Pascale Kuntz
Professeure en informatique à Polytech Nantes
Pascale Kuntz est professeure en informatique à Polytech Nantes et chercheuse au Laboratoire des Sciences de Numérique de Nantes où elle a animé le pôle Sciences des Données et Décision (2017-2020). Ses recherches en apprentissage portent sur le développement de modèles et d’algorithmes de classification (non supervisée et supervisée) intégrant des chevauchements de classes. Sa formation initiale pluridisciplinaire (université Paris Dauphine et EHESS) l’a conduite à s’impliquer dans de nombreux projets collaboratifs à la fois académiques et industriels, portant notamment ces dernières années sur la conception de systèmes d’aide à la décision.

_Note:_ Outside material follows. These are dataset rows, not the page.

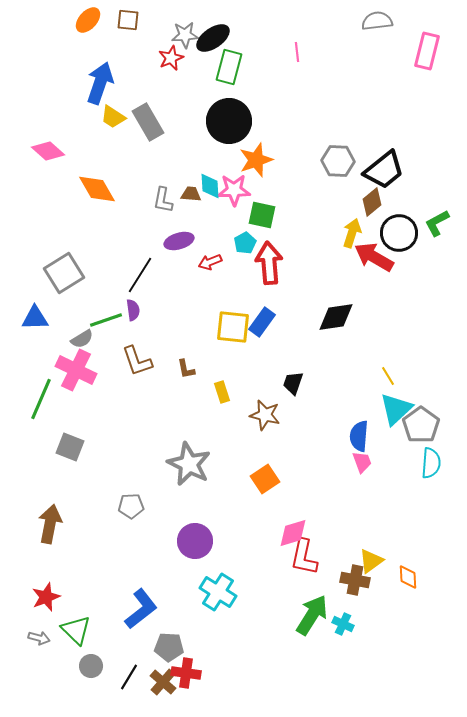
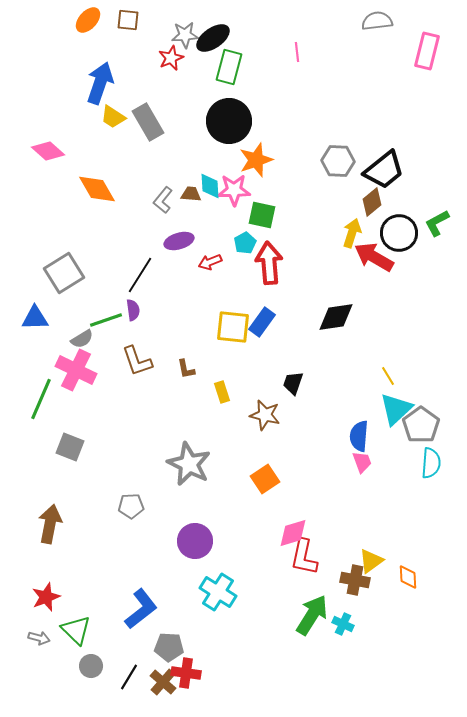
gray L-shape at (163, 200): rotated 28 degrees clockwise
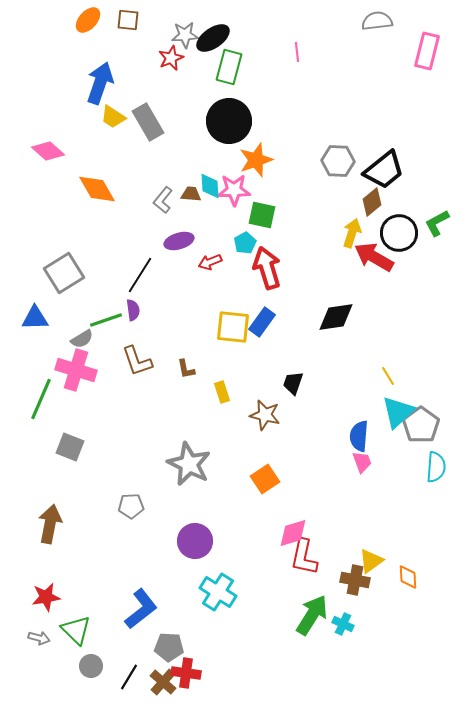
red arrow at (269, 263): moved 2 px left, 5 px down; rotated 12 degrees counterclockwise
pink cross at (76, 370): rotated 9 degrees counterclockwise
cyan triangle at (396, 409): moved 2 px right, 3 px down
cyan semicircle at (431, 463): moved 5 px right, 4 px down
red star at (46, 597): rotated 12 degrees clockwise
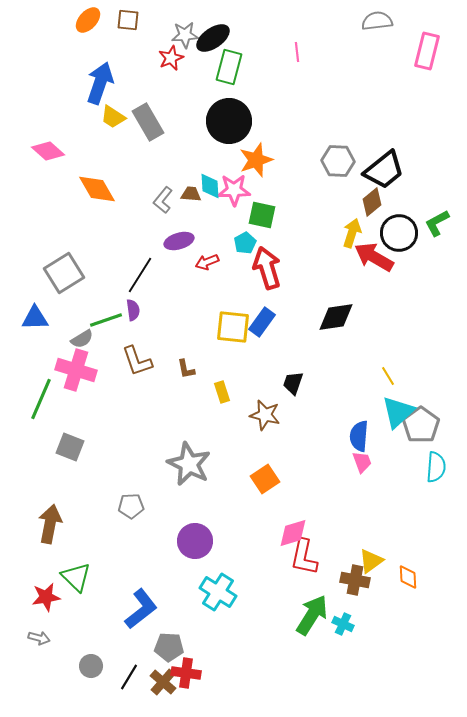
red arrow at (210, 262): moved 3 px left
green triangle at (76, 630): moved 53 px up
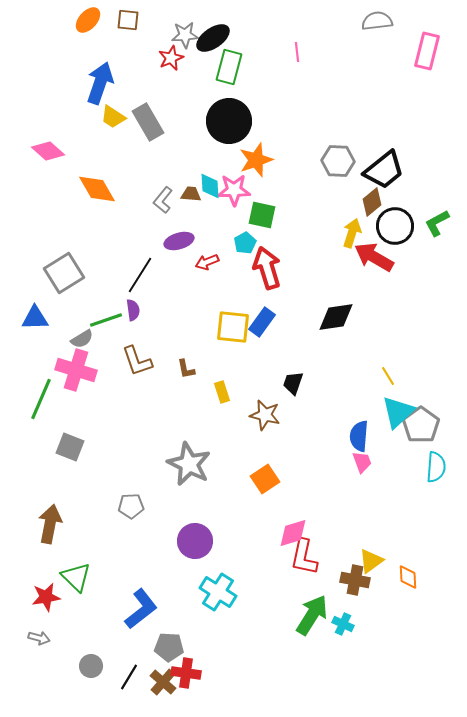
black circle at (399, 233): moved 4 px left, 7 px up
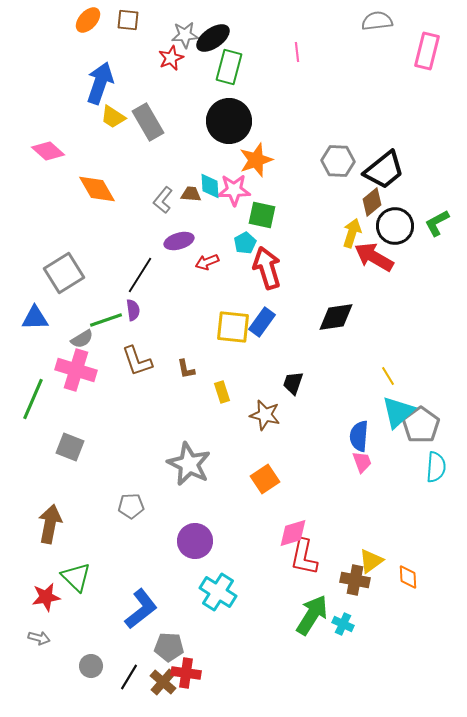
green line at (41, 399): moved 8 px left
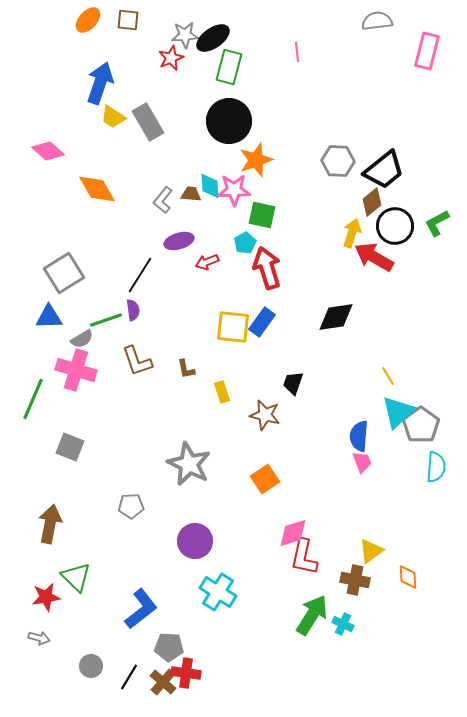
blue triangle at (35, 318): moved 14 px right, 1 px up
yellow triangle at (371, 561): moved 10 px up
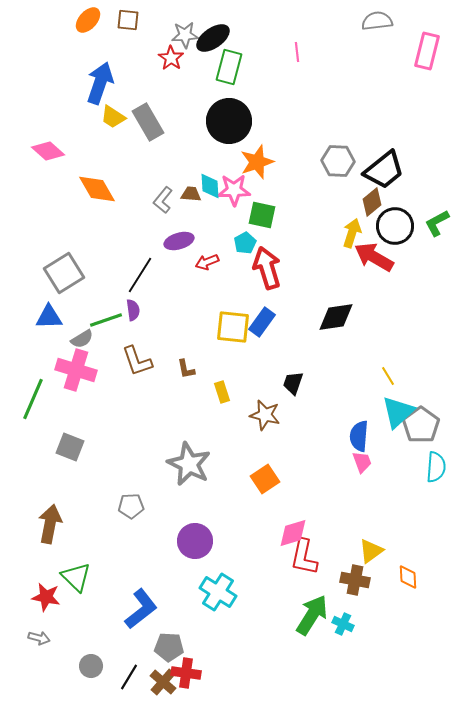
red star at (171, 58): rotated 15 degrees counterclockwise
orange star at (256, 160): moved 1 px right, 2 px down
red star at (46, 597): rotated 20 degrees clockwise
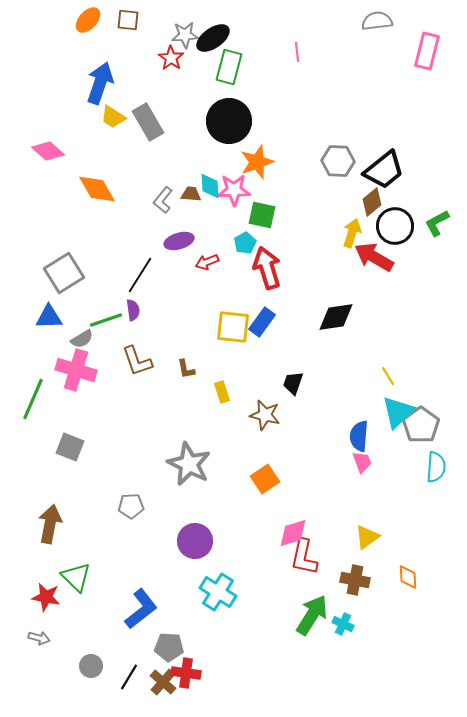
yellow triangle at (371, 551): moved 4 px left, 14 px up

Engagée dans la francophonie scientifique pour le développement d’une IA multi-culturelle, elle a été vice-présidente de la Société Francophone de Classification, éditrice adjointe de la revue RIA, puis a créé en 2019 la Revue Ouverte d’Intelligence Artificielle (ROIA). Elle a été chargée de mission égalité femmes-hommes de l’université de Nantes (2017-2020) puis responsable d’un réseau de recherche fédérant plus de cinquante chercheur.e.s de douze laboratoires autour des études de genre en sciences humaines et sociales, en santé et dans le numérique (2020-2024).

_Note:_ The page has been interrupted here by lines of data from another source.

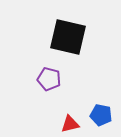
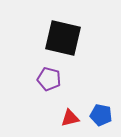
black square: moved 5 px left, 1 px down
red triangle: moved 6 px up
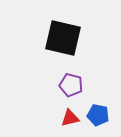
purple pentagon: moved 22 px right, 6 px down
blue pentagon: moved 3 px left
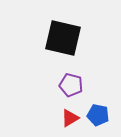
red triangle: rotated 18 degrees counterclockwise
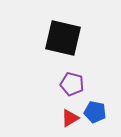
purple pentagon: moved 1 px right, 1 px up
blue pentagon: moved 3 px left, 3 px up
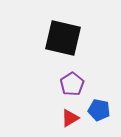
purple pentagon: rotated 25 degrees clockwise
blue pentagon: moved 4 px right, 2 px up
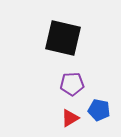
purple pentagon: rotated 30 degrees clockwise
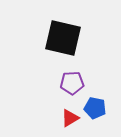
purple pentagon: moved 1 px up
blue pentagon: moved 4 px left, 2 px up
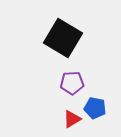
black square: rotated 18 degrees clockwise
red triangle: moved 2 px right, 1 px down
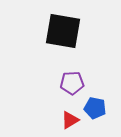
black square: moved 7 px up; rotated 21 degrees counterclockwise
red triangle: moved 2 px left, 1 px down
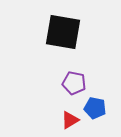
black square: moved 1 px down
purple pentagon: moved 2 px right; rotated 15 degrees clockwise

Title: Sexe et genre dans les systèmes d’aide à la décision clinique – Vers une exploration de leurs usages en recherche translationnelle.

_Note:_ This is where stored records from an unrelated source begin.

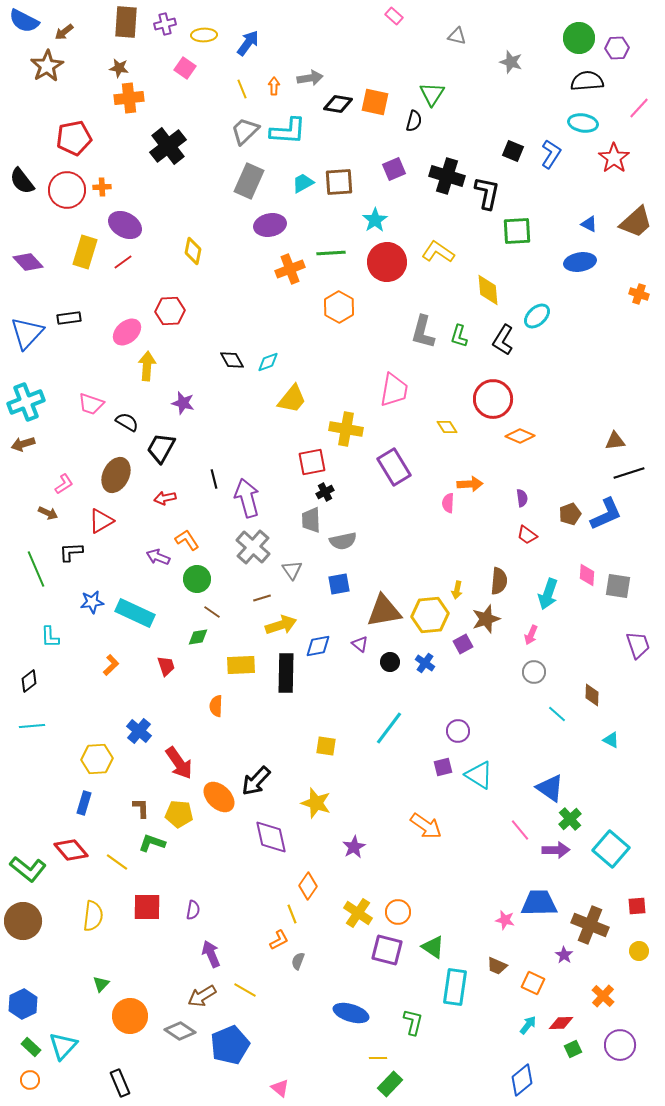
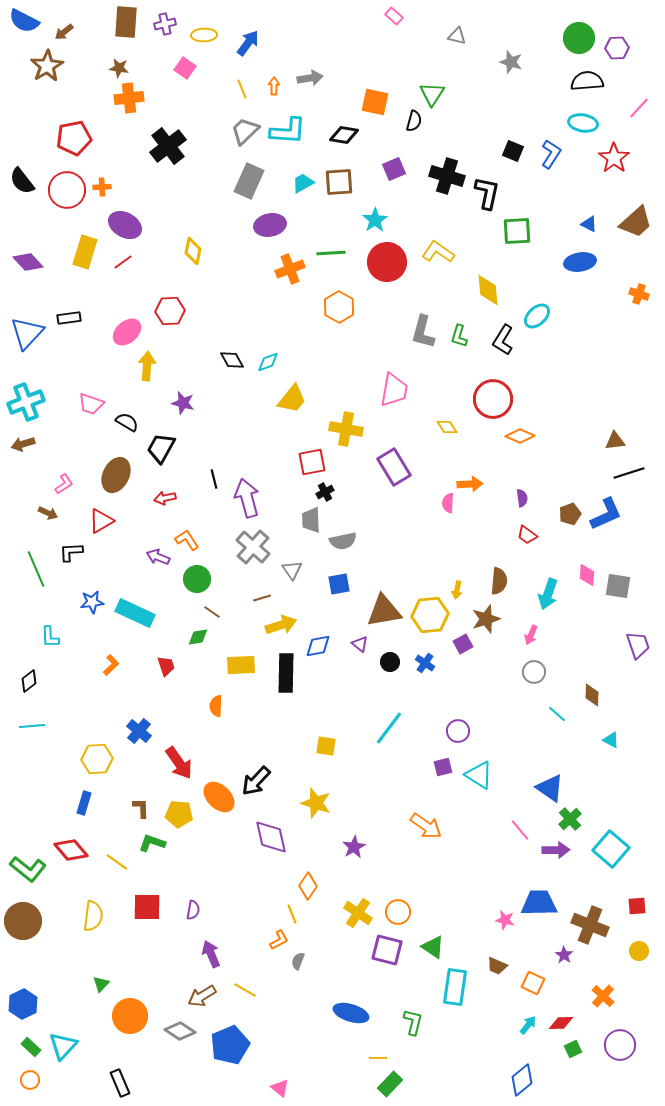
black diamond at (338, 104): moved 6 px right, 31 px down
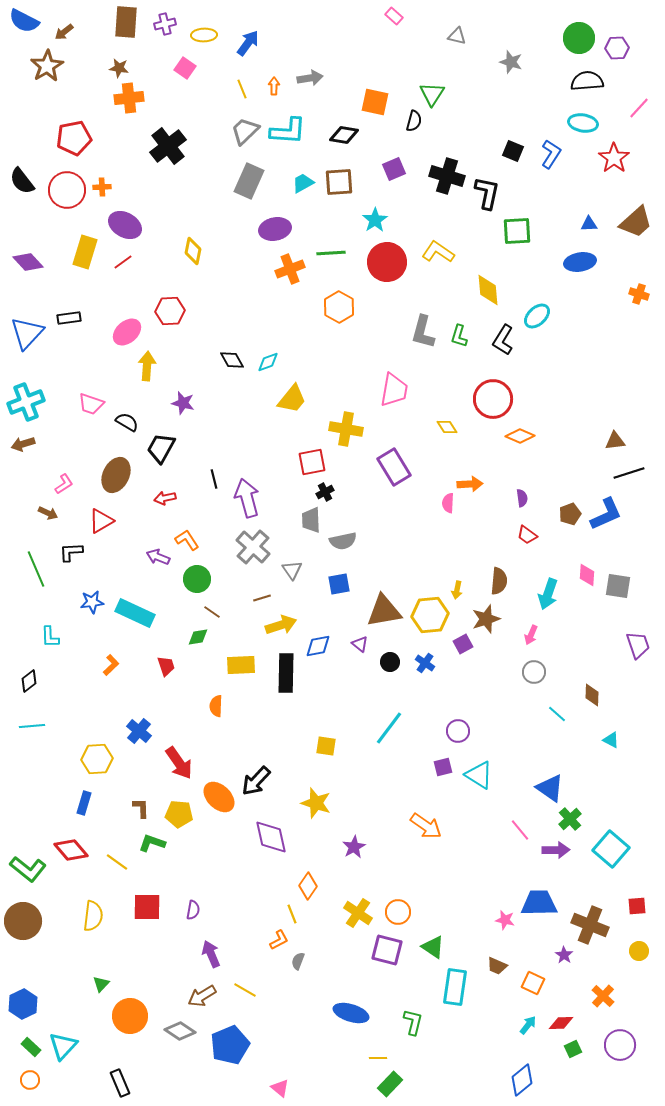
blue triangle at (589, 224): rotated 30 degrees counterclockwise
purple ellipse at (270, 225): moved 5 px right, 4 px down
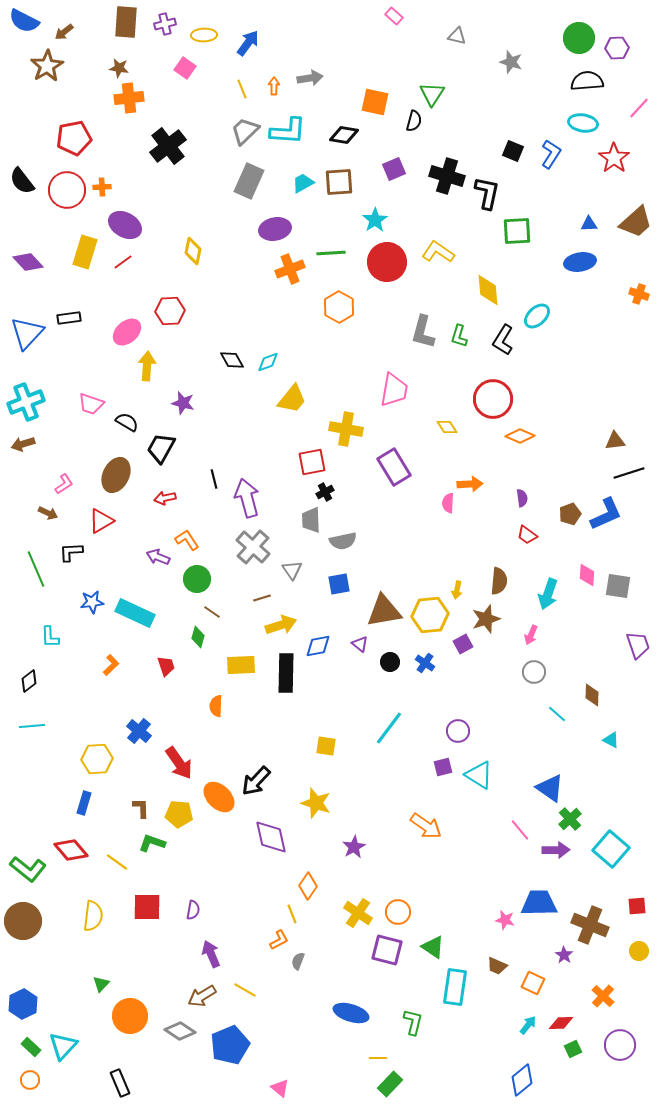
green diamond at (198, 637): rotated 65 degrees counterclockwise
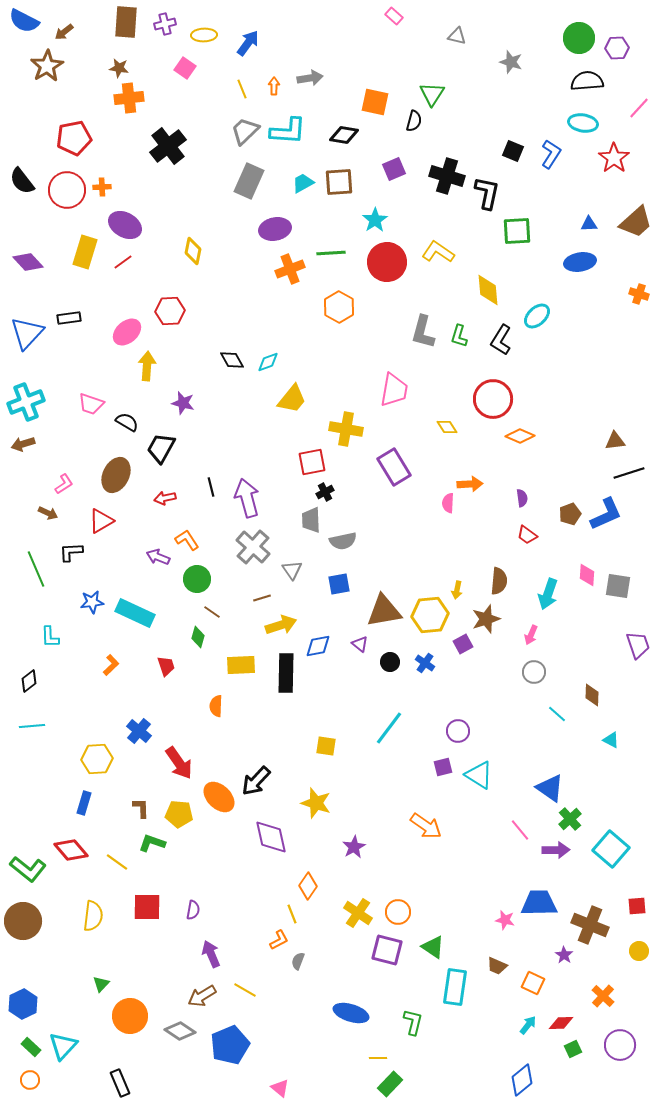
black L-shape at (503, 340): moved 2 px left
black line at (214, 479): moved 3 px left, 8 px down
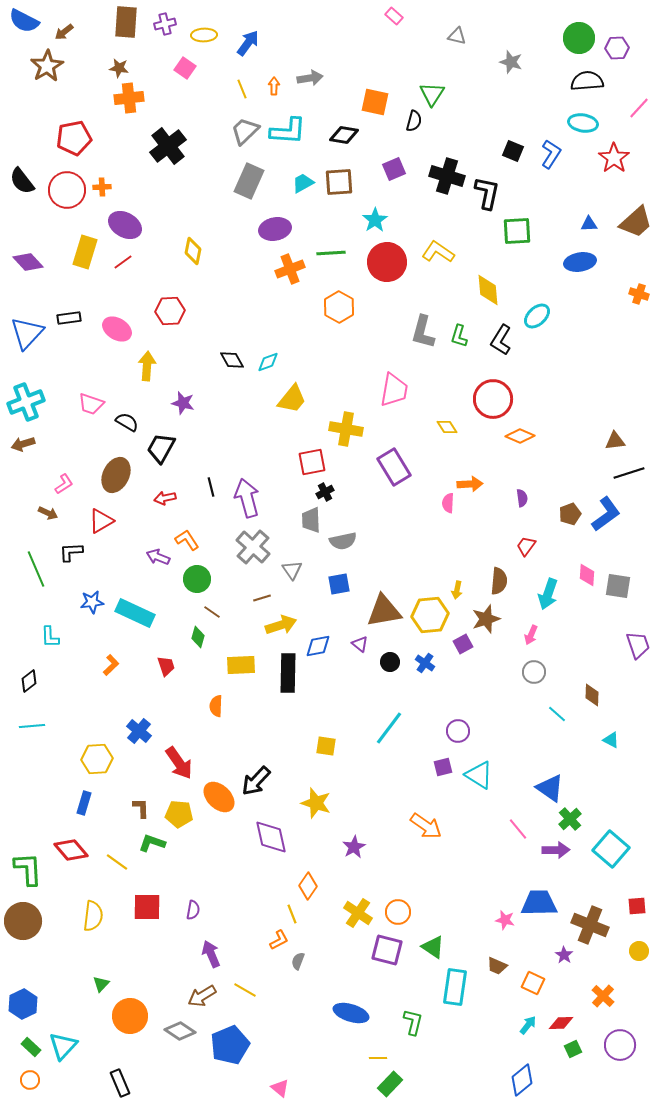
pink ellipse at (127, 332): moved 10 px left, 3 px up; rotated 72 degrees clockwise
blue L-shape at (606, 514): rotated 12 degrees counterclockwise
red trapezoid at (527, 535): moved 1 px left, 11 px down; rotated 90 degrees clockwise
black rectangle at (286, 673): moved 2 px right
pink line at (520, 830): moved 2 px left, 1 px up
green L-shape at (28, 869): rotated 132 degrees counterclockwise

Parmi les caractéristiques introduites aujourd’hui dans toutes les bases de données et dans une variété non recensée de modèles de décision en médecine, on trouve la bicatégorisation homme/femme, et la mise en œuvre du concept de genre est encore rare. La critique de la représentation universelle du patient basée sur un sujet masculin qui a prévalu jusqu’au milieu du siècle dernier, et une demande sociétale croissante ont conduit des acteurs publics à s’emparer de cette problématique. En France, un rapport de 2020 intitulé « Sexe, genre et santé » la Haute Autorité de Santé préconise la « vigilance », en indiquant qu’« il est probable qu’il appartienne aux financeurs de solutions numériques, et en particulier à la puissance publique, d’exiger des garanties de maîtrise des biais de sexe et de genre dans les analyses de données ». Mais, une multiplicité de pratiques et une absence de consensus ont été confirmées par une étude internationale à large échelle, et du côté de la conception informatique des systèmes d’aide à la décision, les questions de l’impact des choix catégoriels de sexe/genre sont majoritairement ignorées. Ces dernières s‘inscrivent pourtant pleinement dans le développement d’une IA de confiance dont deux dimensions majeures sont la qualité des données et l’interprétabilité des résultats. L’intelligibilité doit bénéficier aux professionnels de santé, utilisateurs des logiciels d’aide à la décision. Or, elle n’est pas intégrée dans les exigences actuelles associées au droit des dispositifs médicaux (Bernelin et Desmoulin-Cansalier, 2021). Un rapport récent du sénat français (2024), qui s’appuie sur un rapport de l’Académie nationale de médecine, indique que « si les professionnels de santé (…) ne sont pas informés des possibles biais des systèmes d’IA qu’ils utilisent, ils ne peuvent pas se distancier des résultats proposés par les machines et sont alors susceptibles d’être induits en erreur dans leur analyse clinique ». Cet exposé vise à préciser des enjeux de ces questionnements en s’appuyant sur des travaux interdisciplinaires récents, et à discuter de différentes perspectives en recherche translationnelle qui promeut l’essor de la médecine personnalisée et l’intégration croissante de l’IA dans la chaîne de traitement de l’information, de la recherche à la pratique clinique.